Upon opening nearly a decade ago, Barbareño’s founders Julian Martinez and Jesse Gaddy aimed to celebrate Central Coast cuisine, a style of direct sourcing and live fire cooking more than 200 years in the making that’s only now getting the broader attention it deserves. Their menu elevates regionally rooted dishes like Santa Maria tri-tip and Egg McMuffins while incorporating indigenous ingredients such as acorn, wild onion, and black cod.
So when the West Canon Perdido Street restaurant started serving native-plant-flavored beers from Ojai Valley Brewery (OVB) earlier this year, maître d’ Nathaniel Tyson recognized a kindred spirit. “They’re very particular about who they work with, but we have a similar ethos,” said Tyson of the brewery’s very limited distribution. “When our paths crossed, it seemed like we just had to create something together.”
Coincidentally, just last month, the restaurant purchased its first catering truck and grill trailer in order to expand service into weddings, festivals, and other events. That provided the opportunity to bring Barbareño south, and the September 23 four-course “Autumnal Equinox Beer Dinner” was born.
“We are big fans of their operation,” said OVB’s cofounder and CEO Jeremy Haffner. “They are culinary risk takers that marry seemingly foreign flavors into a palate that is at once surprising yet familiar, as well as having an exceptional attention to local ingredients.”
The night will be an edible expression of OVB’s mission. “We started eight years ago as a project specifically to reintroduce a traditional sense of place to beer that has been missing from the ethos of the American craft-beer industry since its inception,” said Haffner. “For thousands of years, beer was a highly regional beverage which utilized surplus grain and local indigenous botanicals for flavor and bittering, which created a unique picture of its natural surroundings.” To replicate that today, OVB relies on resinous chaparral herbs such as sage in place of (or in addition to) hops as well as Ojai-grown fruits and spices.
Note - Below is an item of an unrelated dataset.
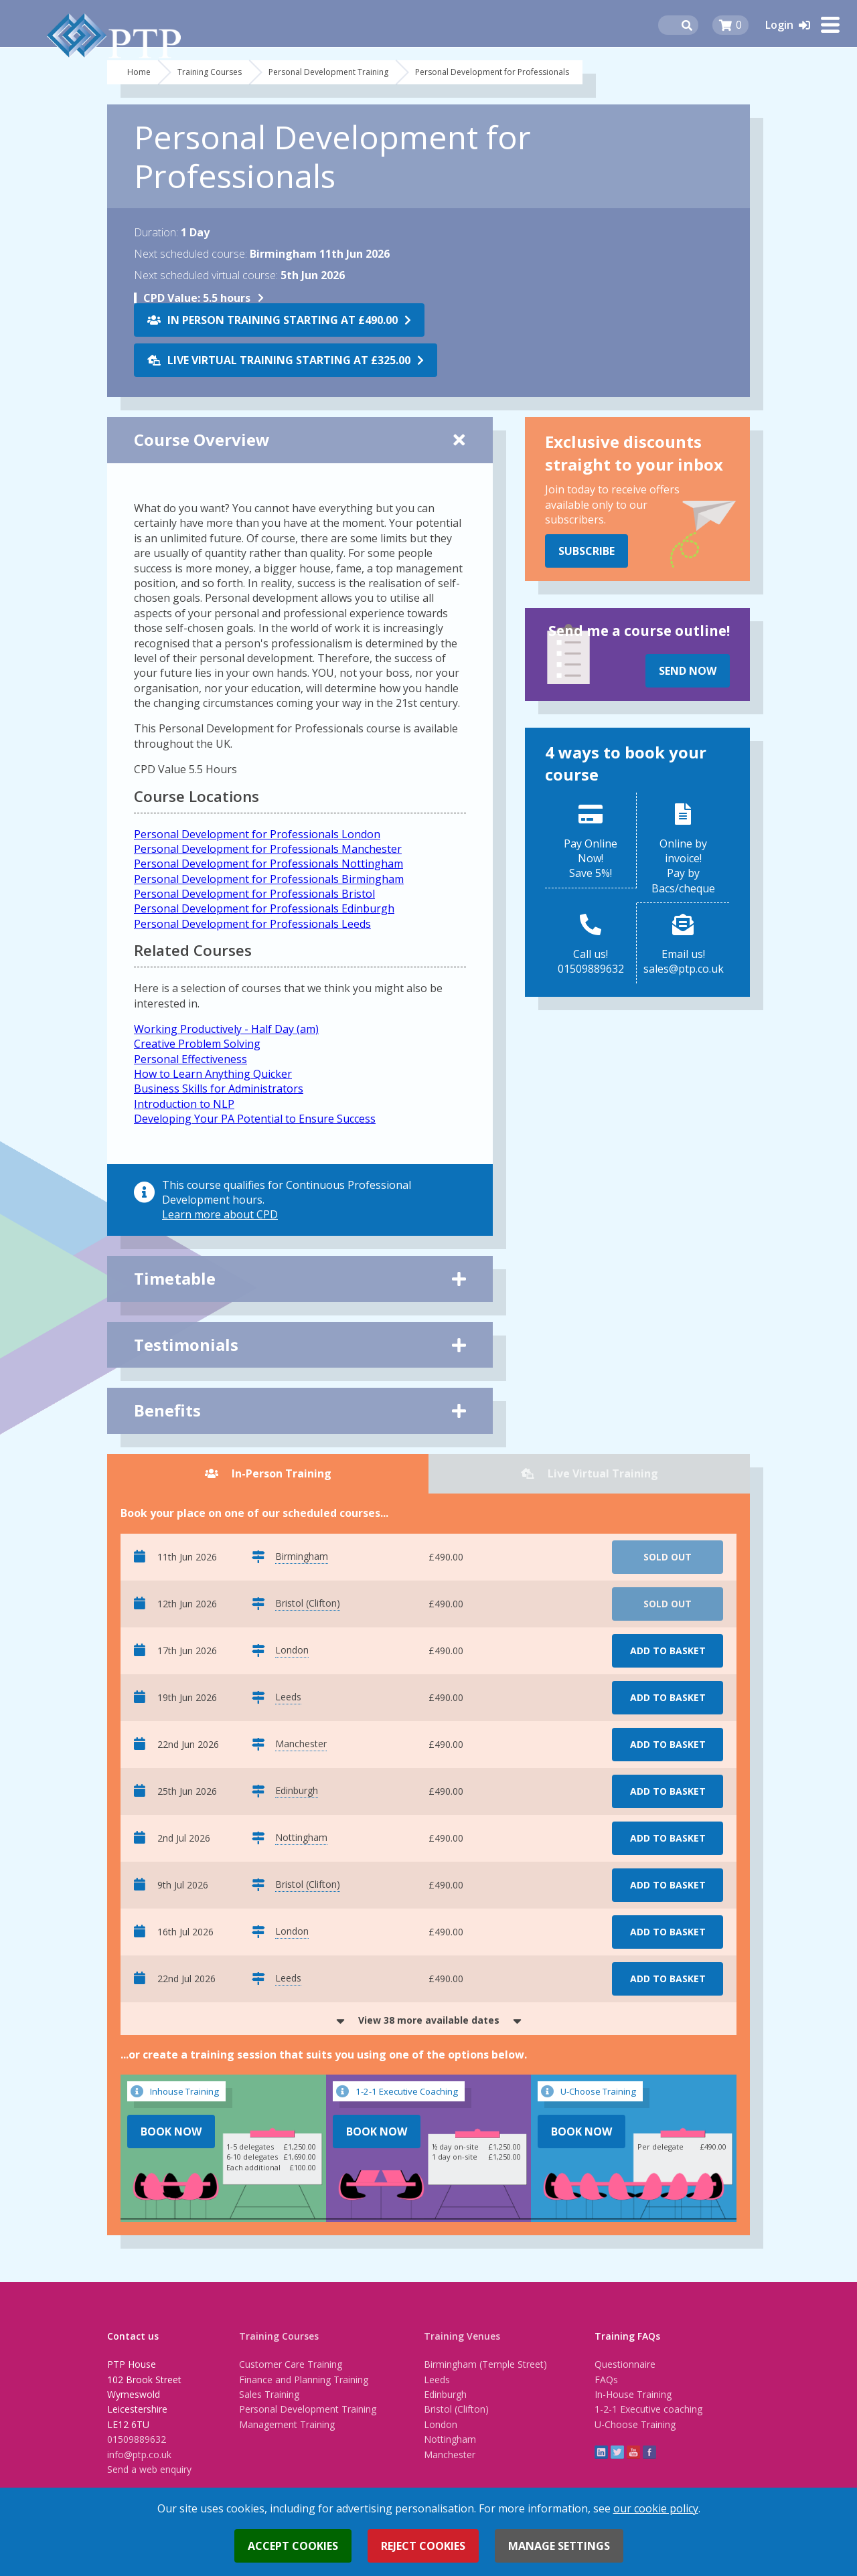 This screenshot has width=857, height=2576. What do you see at coordinates (255, 1118) in the screenshot?
I see `Developing Your PA Potential to Ensure Success` at bounding box center [255, 1118].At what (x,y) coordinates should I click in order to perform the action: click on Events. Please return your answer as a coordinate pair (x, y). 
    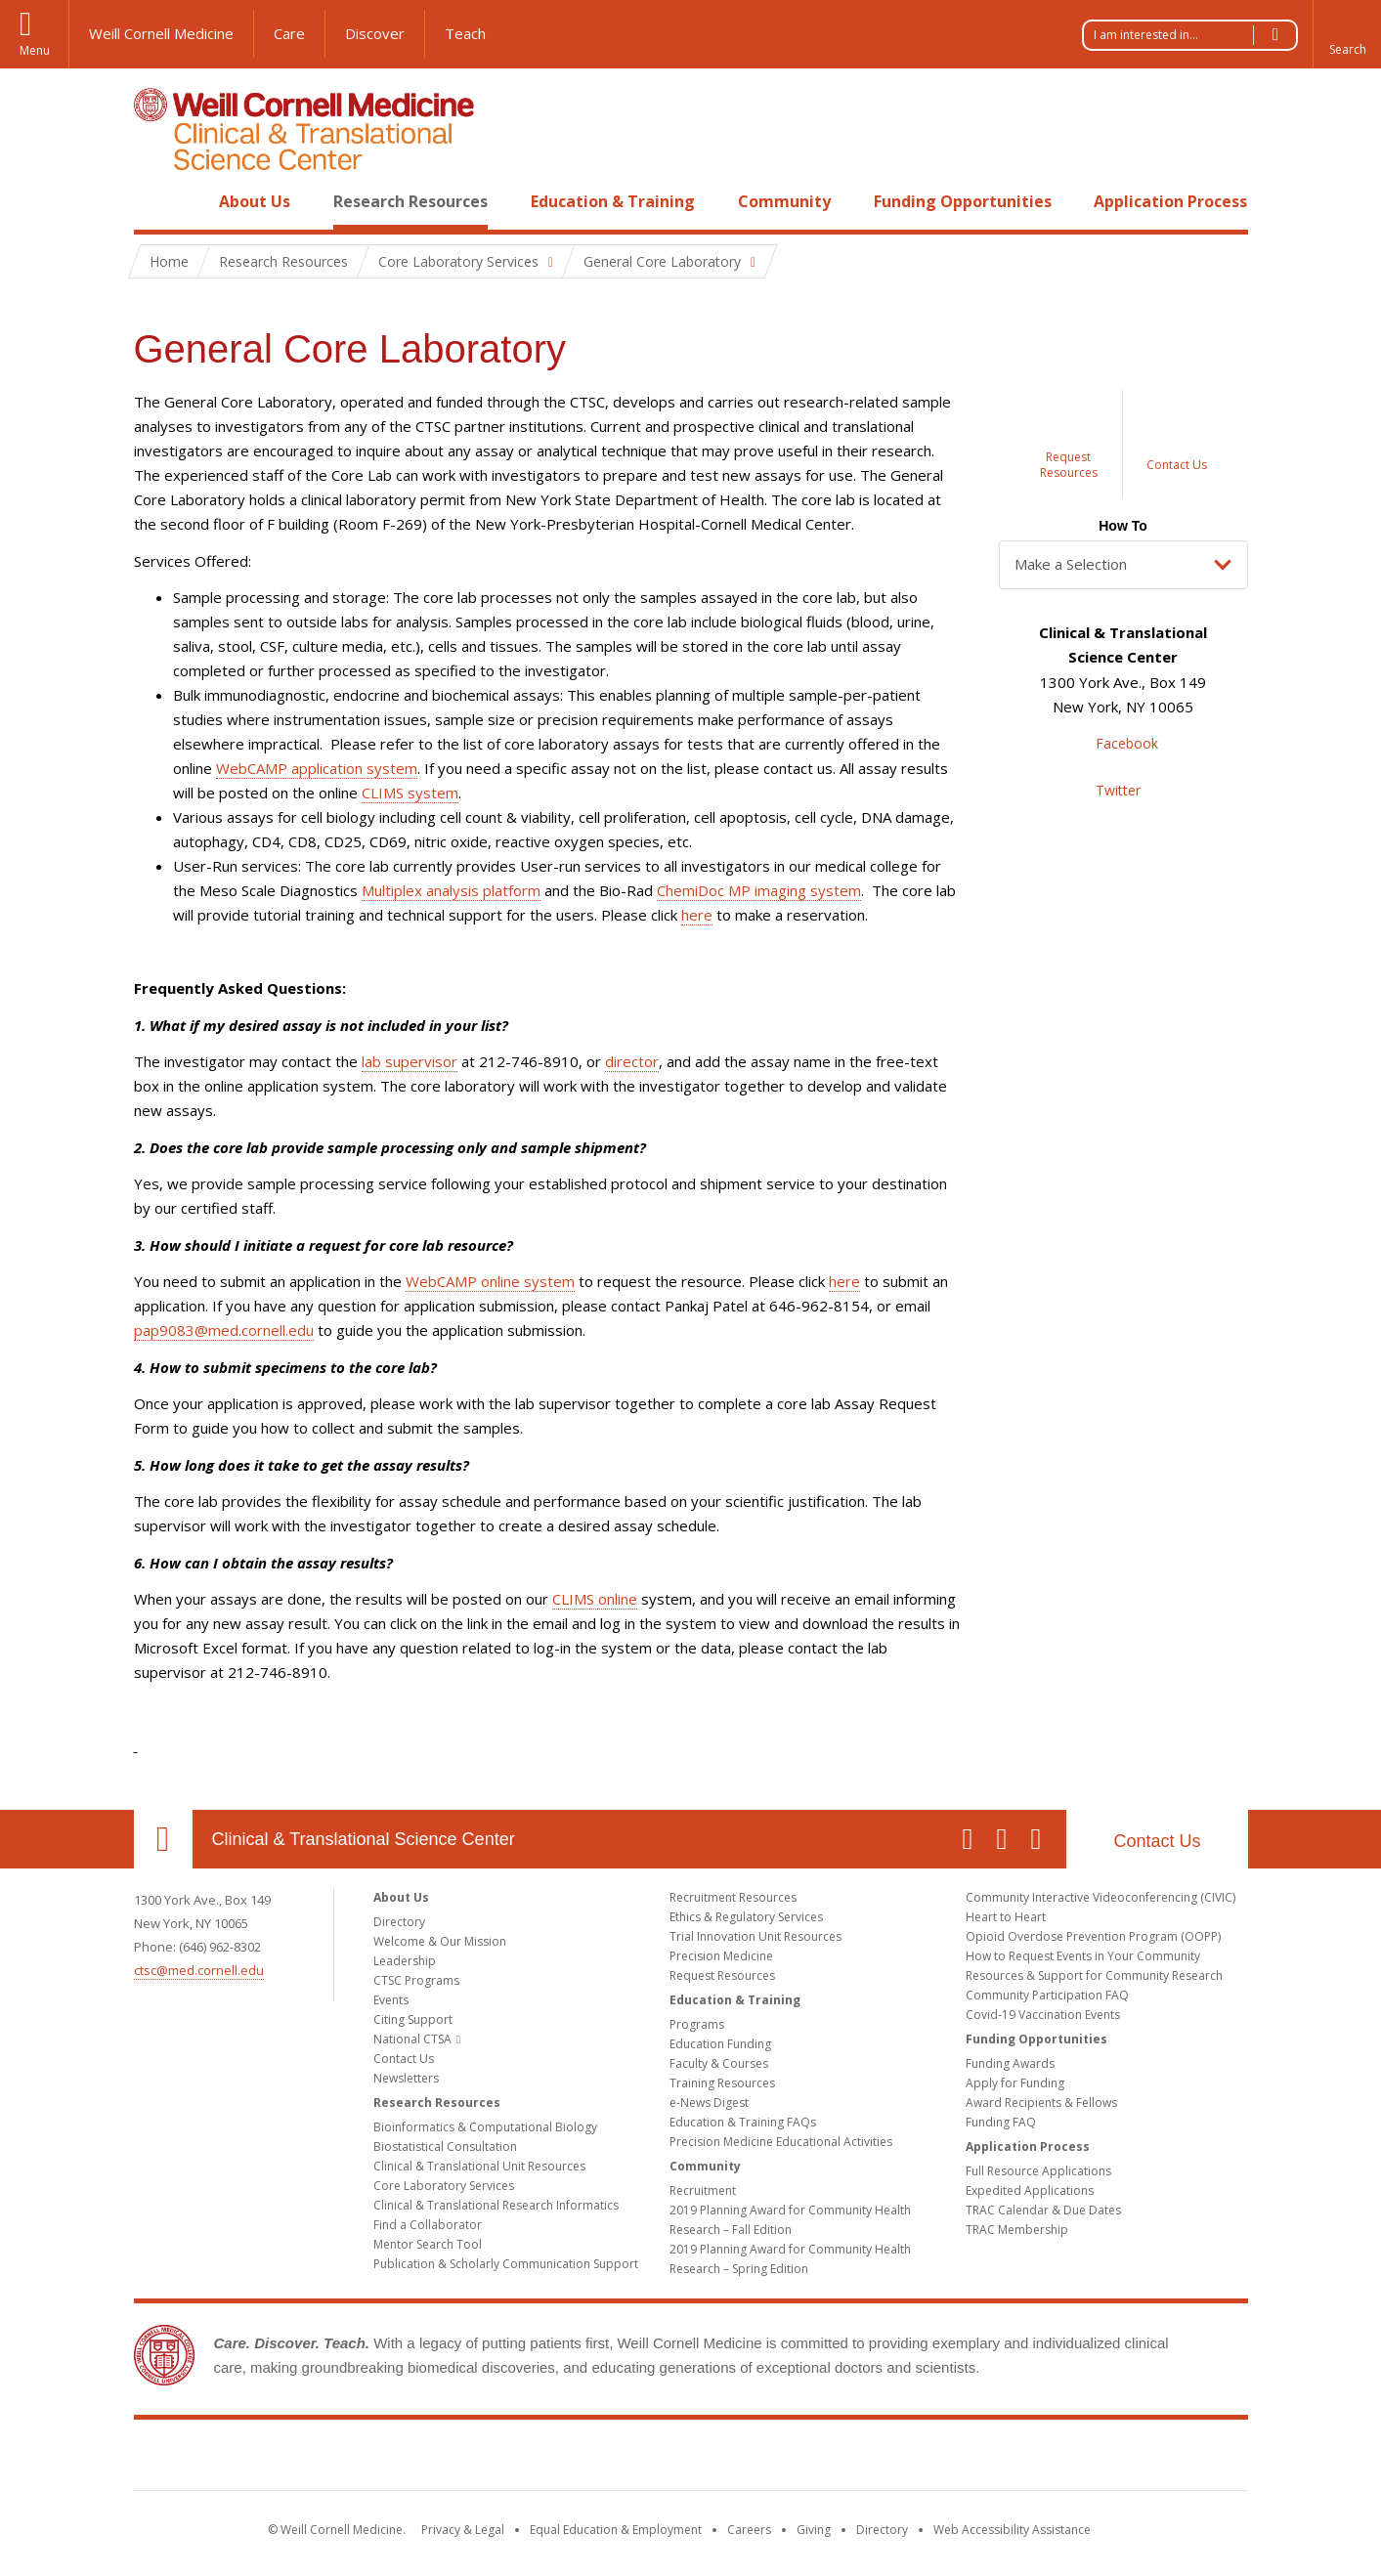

“We do this with a specific attention to how they will pair with and enhance food,” explained Haffner, noting that all of OVB’s brewers are former chefs, himself included. “We are the only brewery in California doing this at this scale.”
The evening’s menu includes halibut ceviche in a nopales/prickly pear/fennel aguachile, paired with the prickly pear– and hibiscus-flavored East End Tart Ale; the Chaparral Sage Amber with acorn tamales with mushrooms in a nasturtium-pistachio mole verde topped with toasted chia seeds; the Sugarbush Sumac Pale Ale with oak-smoked rabbit in an elderberry glaze; and, for dessert, pinyon cake with pine-needle cream and candied pine nuts alongside the White Gruit, which uses yarrow and mugwort instead of hops.
For those seeking the full experience, herb expert Lanny Kaufer is leading a walk at Cluff Vista Park beforehand, finishing at the brewery just in time for the 6:30 p.m. dinner. Seating is limited to 50 people.